Claim: By supporting multiple platforms, we can address a new market segment. This is compelling since addressing more market segments with essentially the same product is a good thing. Be careful, though. Effective marketing practices teach us that the key to long- term success is successful market segmentation. If you're basing your market segmentation on the kind of operating system or hardware platform your customers are using, you may be choosing the wrong approach. Effective segmentation is based on the problems faced by common customers. Focusing on business problems, such as asset management or improving call center efficiency, usually dominates choices of technology platforms.
Claim: By supporting multiple platforms, we demonstrate that we can meet our customers idiosyncratic needs. This marketecture claim has a tarchitecture corollary. By supporting multiple platforms (or standards) we can demonstrate technical skill. Sadly, technical skill rarely wins customers. Solving their needs does. Portability can detract from this, especially when customers who choose a platform for specific features find that your product does not support them because they are not cross-platform portable. I refer to this as the portability paradox. Customers choose a platform for its unique features and perceived benefits, but most portable applications are explicitly designed to avoid platform-specific features!
My experience indicates that the real motivations for portability aren't that impressive. Here are some that I've stumbled across.

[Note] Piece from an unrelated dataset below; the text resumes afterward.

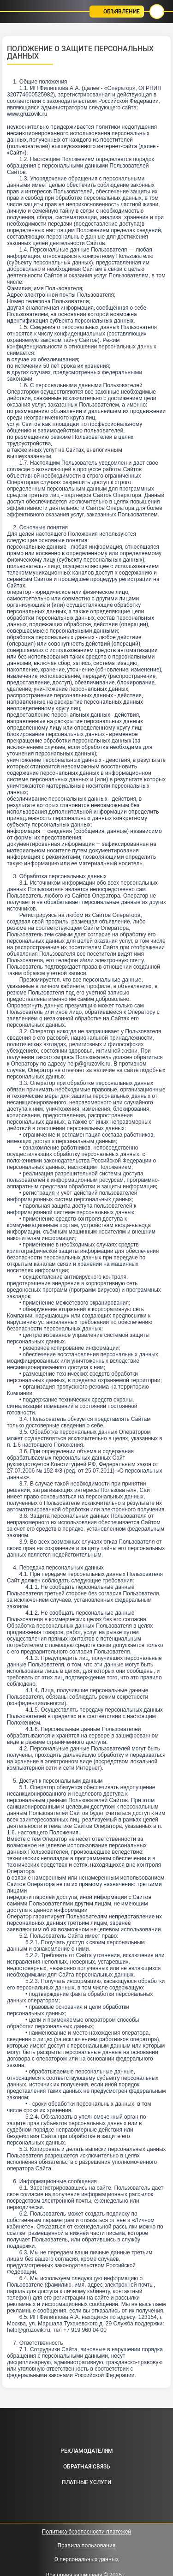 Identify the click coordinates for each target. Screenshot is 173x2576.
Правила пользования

Real motivation: Developers think writing portable software is cool. It can be a lot of fun to write something that is portable. Portability can stretch your limits as an engineer, and creating an architecture that achieves key objectives (such as performance or stability) across multiple operating environments is an impressive accomplishment. On the other hand, it can be a real pain and no fun at all to create a portable application. Subtle differences in operating systems, even operating systems from the same vendor, often means that things that work in one version break in another. Sometimes there is simply no way to offer the same capabilities in different operating environments, which means that you have to compromise either your product objectives or your technical approach or both. Many developers find it tiresome learning about multiple operating environments.
Real motivation: One or two early, key, customers demanded different solutions. Unless a product is managed with considerable discipline, it is easy to do "anything" to secure early, key, customers, sometimes including porting the application to a different platform. This is usually a mistake. When a marketect finds customers who demand different solutions in the early stages of the product he should continue to search for a better customer (where better is defined as "within the target market") and not direct the development team to port the code too quickly. Experience has shown that this is arguably the biggest motivation.